Today the legal fight over the Obama Administration’s Clean Power Plan enters into the oral argument stage before the D.C. Circuit. The petitioners, headlined by the State of West Virginia, will argue that EPA is stepping beyond its legal boundaries and that the plan should therefore be vacated and remanded. Here are three key arguments that we should see emerge today against the Clean Power Plan:
1. It’s unconstitutional. The Clean Power Plan is not the cooperative federalism that EPA claims, but rather coercive federalism. The 10th Amendment, of course, reserves to the states all powers not delegated to the federal government and the courts have historically respected this principle in the context of the Clean Air Act, with cases such as Brown v. EPA (1975) and Maryland v. EPA (1975) setting a precedent. In a panel hosted by the Texas Public Policy Foundation Monday, West Virginia Attorney General Patrick Morrisey likened the plan to “Obamacare on steroids.”
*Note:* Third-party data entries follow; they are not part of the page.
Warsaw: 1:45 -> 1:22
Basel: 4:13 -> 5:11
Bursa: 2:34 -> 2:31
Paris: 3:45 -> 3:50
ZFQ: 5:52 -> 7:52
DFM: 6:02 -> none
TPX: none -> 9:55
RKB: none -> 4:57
2. It’s inconsistent with the statutory structure of the Clean Air Act. Section 108 is the appropriate pathway through which EPA can regulate pollutants in the “ambient air” from “numerous or diverse” sources. According to the amicus brief filed by the Texas Public Policy Foundation, this would be the appropriate way to regulate carbon dioxide emissions. But instead of using Section 108, EPA promulgated the Clean Power Plan under Section 111, which is only the pathway for localized, specific air pollution concerns. Furthermore, EPA has not made a sufficient endangerment finding to regulate carbon dioxide from power plants. EPA asserts that the 2009 endangerment finding that was prompted by Massachusetts v. EPA (2007) is sufficient, but the context of that ruling was carbon dioxide as part of a suite of emissions from mobile sources, i.e. emissions from vehicle tailpipes. Unless EPA is targeting power plants on wheels, that endangerment finding is irrelevant.
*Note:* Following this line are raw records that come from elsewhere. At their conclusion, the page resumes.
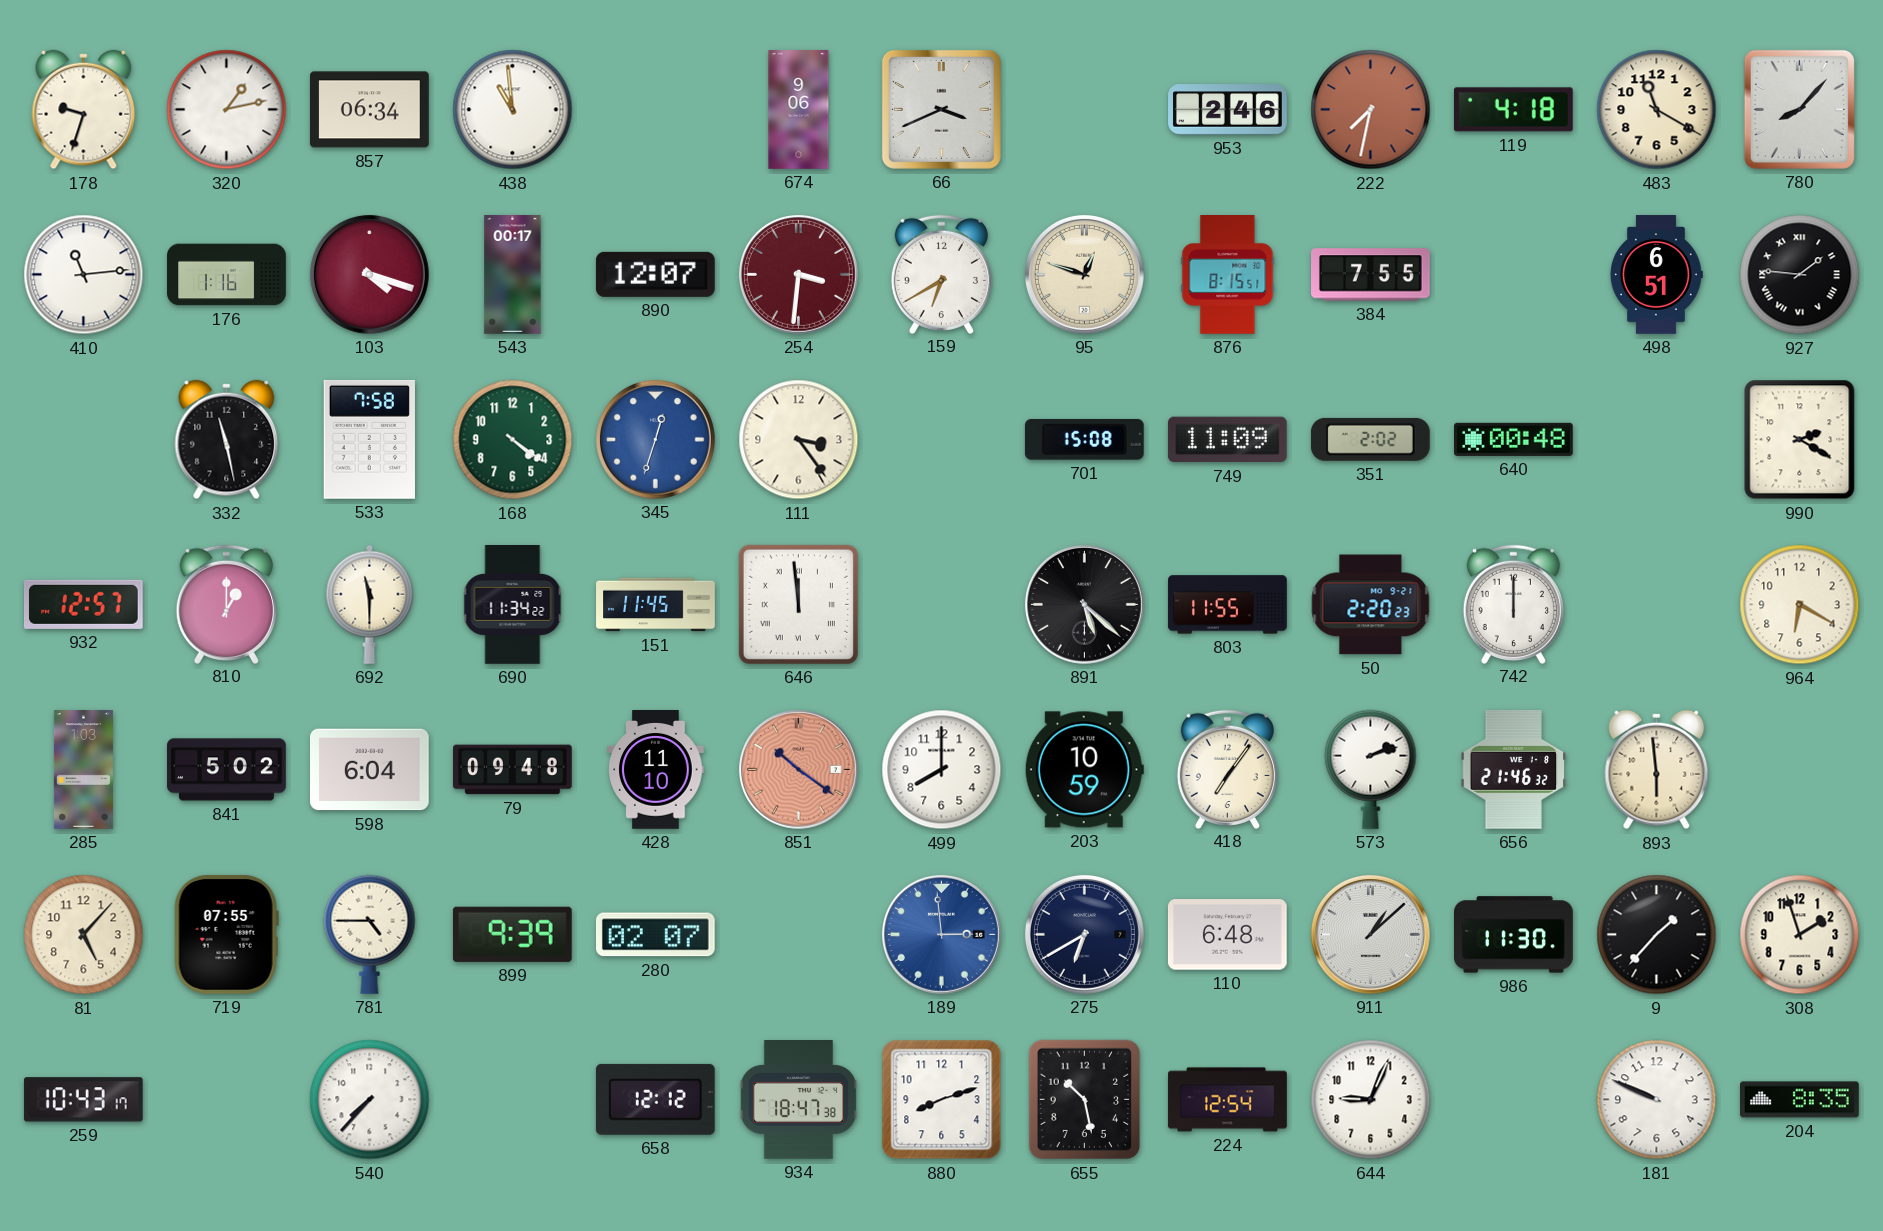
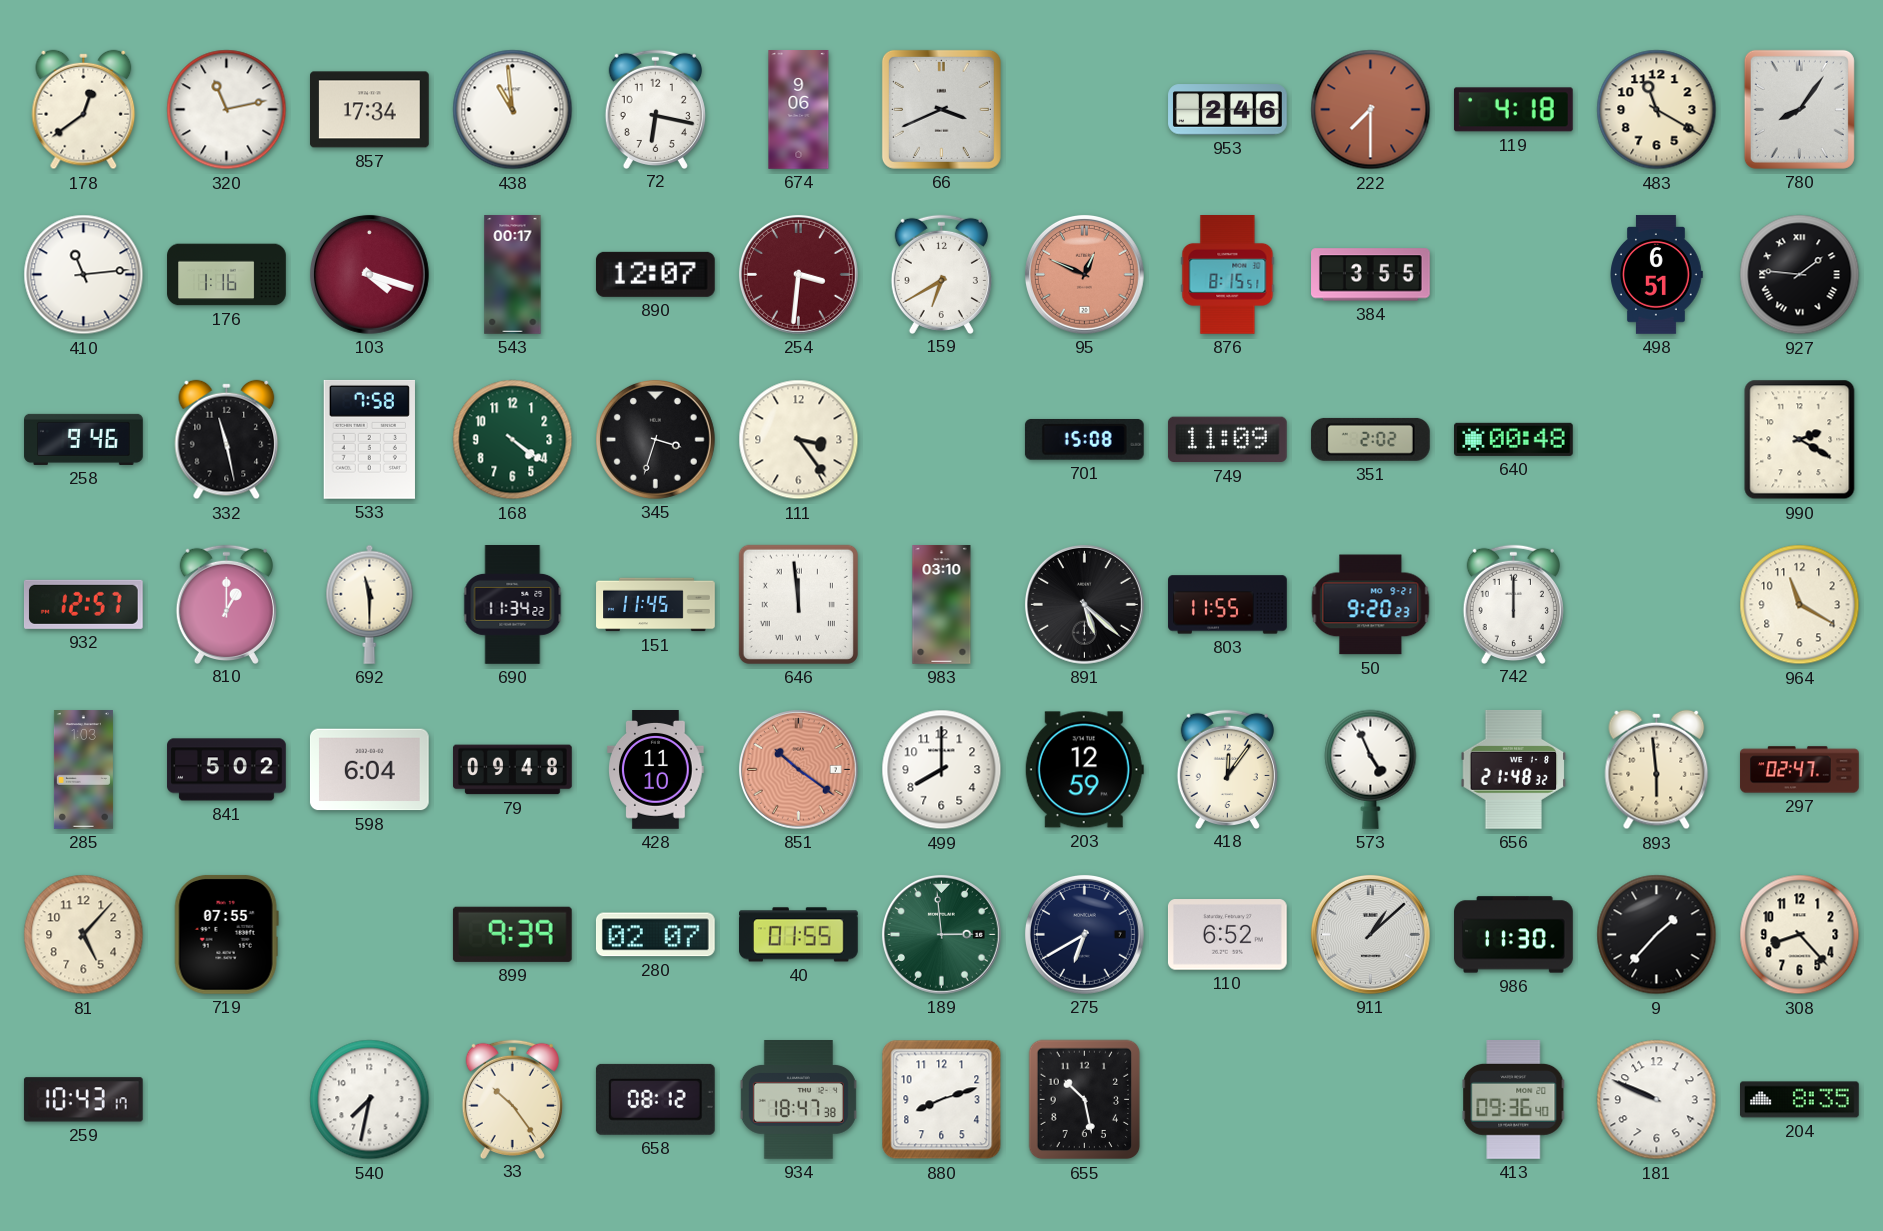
178: 9:33 -> 12:39
320: 1:13 -> 11:13
857: 06:34 -> 17:34
72: none -> 6:17
222: 7:32 -> 7:30
780: 8:07 -> 8:06
95: 12:48 -> 12:49
95 dial: cream -> salmon
384: 7:55 -> 3:55
258: none -> 9:46
345: 12:33 -> 3:33
345 dial: blue -> black
983: none -> 03:10
50: 2:20 -> 9:20
964: 6:20 -> 11:20
203: 10:59 -> 12:59
418: 7:06 -> 12:06
573: 2:12 -> 4:56
656: 21:46 -> 21:48
297: none -> 02:47
781: 4:45 -> none
40: none -> 01:55
189 dial: blue -> green
110: 6:48 -> 6:52
308: 1:57 -> 8:23
540: 7:37 -> 7:32
33: none -> 10:24
658: 12:12 -> 08:12
224: 12:54 -> none
644: 9:04 -> none
413: none -> 09:36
3. “Generation shifting” is not a valid system of emission reduction. Regulating the electric grid as one system is inconsistent with the definition of “standard of performance” according to Section 111 of the Clean Air Act, which includes the following: the term “standard of performance” means a standard for emissions of air pollutants which reflects the degree of emission limitation achievable through the application of the best system of emission reduction which (taking into account the cost of achieving such reduction and any non-air quality health and environmental impact and energy requirements) the Administrator determines has been adequately demonstrated.”